There may have been an incident where your child has tried to take something out of the oven and accidently burnt the top of their hand on the rack causing a burn. You hurriedly run their hand under the cold running water whilst grappling for an ice pack out of the freezer, all the while fretting how the coparent is going to react. If this happened whilst you were together the other parent would help soothe and calm the situation knowing it was an accident. Now that you have separated it can escalate into a call to child services to investigate for negligence.


So how do you reduce the stress and the impact of your coparent’s reaction after an incident with your child?


There are 5 key tips to reduce coparenting conflict after child accidents;


1. Plan ahead

Have safety as a key priority on your mind to think ahead on what could happen to try and avoid it. For examples above, take insect repellent in your beach bag along with sunscreen whenever you go to the beach or the park and apply it to the kids when you arrive. Remind the kids if they need something taken out of the oven to ask you to do it to avoid an accident.


2. Take appropriate action

If an incident occurs ensure that you take action to try to remedy the situation such as obtain some medication for the sand fly bites or take the child to the medical centre or hospital based on degree of burn to get medical attention. Your action can make all the difference if you end up having to justify your actions to child services.


3. Future Mitigation

Replay the incident in your mind and think about how it could have been avoided so that you can reduce the risk of it occurring again. Most coparents want to be reassured that this won’t re-occur so it is vital that you have a strategy to articulate to them to de-escalate the situation.


4. Don’t try to hide it

The worst thing you can do is have the coparent discover the incident themselves. They are more likely to react if they find the child has bites all over their body or a burn mark on their hand. At handover, outline what has happened, what you did about it and how you will prevent it in the future. This can put the other parent’s mind at ease that this is an isolated case as measures will be put in place to avoid it happening in the future.


5. Reality Test Reaction

If you are the parent receiving the child at handover and there has been an incident where they may have got hurt, make sure you think about whether this could have happened to you too when the kids are in your care.
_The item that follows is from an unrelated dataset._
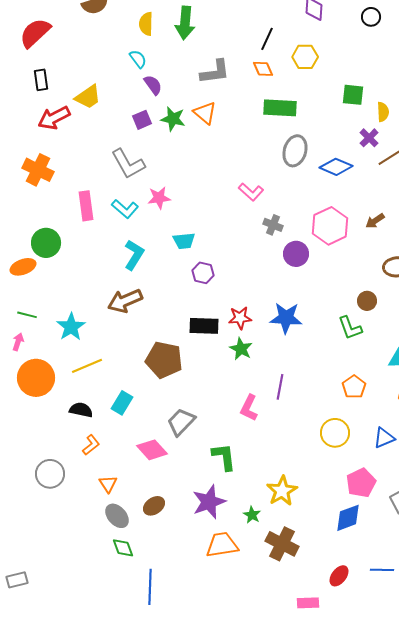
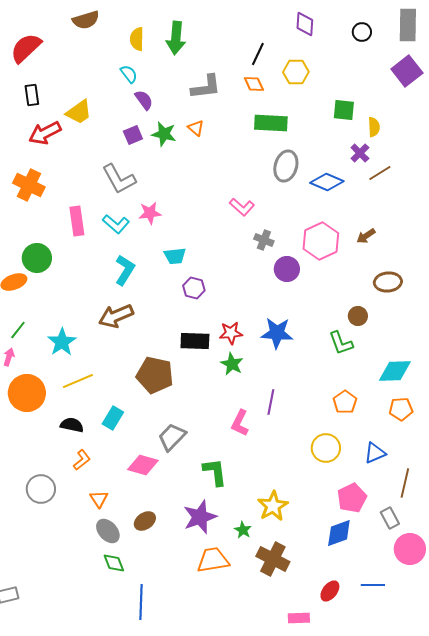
orange triangle: (205, 113) -> (196, 128), size x0.7
green line: (27, 315) -> (18, 330), turned -66
pink diamond: (152, 450) -> (143, 465), turned -32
It is important to reflect on how the incident was handled, whether the parent took care of the child when the incident happened, has thought through how to avoid it in the future and how you may have reacted pre-separation.


Remind yourself that your coparent loves the children just as much as you do and accidents can occur with whichever parent the child is with. Always think that the other parent doesn’t intentionally allow the child to be hurt, accidents happen.


Remember, it can happen on your watch too!